El caso es que entro en el gimnasio y mi ex no aparece por ningún lado. ¡Como no venga la mato!
De repente, aparece a mi derecha un diablillo quichitín que me dice al oído:
- La matas a polvos. Anda que no está güena ni ná!
Sacudo la cabeza y de mi hombro izquierdo emerge un angelito que me dice:
- No Allegra, no. Recuerda que te prometiste a ti misma que no volverías con ella.
De pronto aparece por la puerta. Está guapísima con su nuevo corte de pelo…
(El angelito me da un codazo y el diablillo le pincha un ojo al angelito con el tridente. Fin de la discusión)
Entonces se pone en medio de la clase y se presenta:
- Hola, me llamo S. y voy a ser vuestra profesora de aerobic.
Me mira y me sonríe. Seguro que por dentro se está descojonando de la cara que he puesto. Pone la música, nos enseña unos pasos y empezamos.
La hora y media de clase puede resumirse así:
a) Casi me mato en un movimiento extraño.
b) A la de al lado le pasó lo mismo que a mí pero sin el "casi" y acabó en el suelo.
c) Culo de mi ex. Uno, dos, tres, cuatro. Gota de sudor cayendo por su espalda... Arriba, abajo...
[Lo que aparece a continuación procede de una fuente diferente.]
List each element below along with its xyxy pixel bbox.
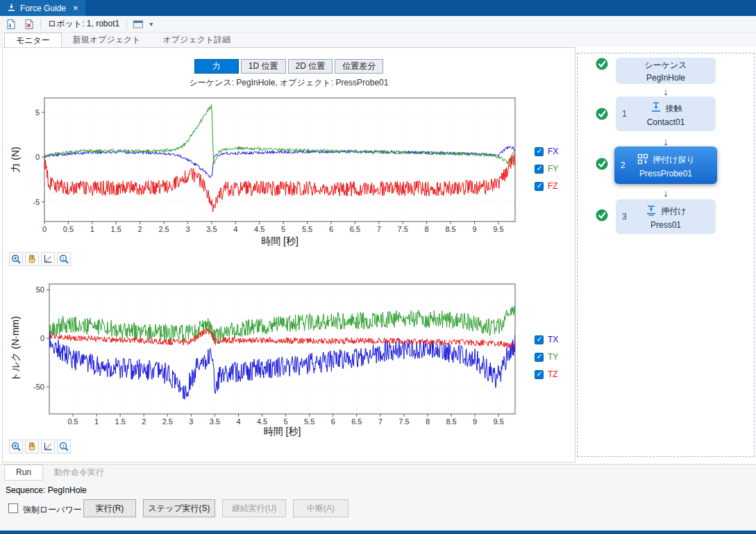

Cuando acaba la clase me acerco a ella y me empieza a decir que es que el otro trabajo era una mierda, que no tenía futuro, que qué guapa estoy con esa camiseta, me mira las tetas, me da un beso en la mejilla y me susurra al oído:
- Te veo mañana.
Necesito una ducha muuuy fría… ¿dónde están los vestuarios? Mientras me estoy duchando oigo que se abre la puerta de la ducha. No veo nada porque tengo jabón en los ojos así que, extiendo la mano para cerrar la puerta y… toco otra cosa. Más…blandita.
Después de aclararme los ojos veo que mi ex se está metiendo conmigo en la ducha y… en cuestión de segundos estoy empotrada contra la pared y con jabón por todo el cuerpo.
No está bien liarse con una profesora… ¿o si?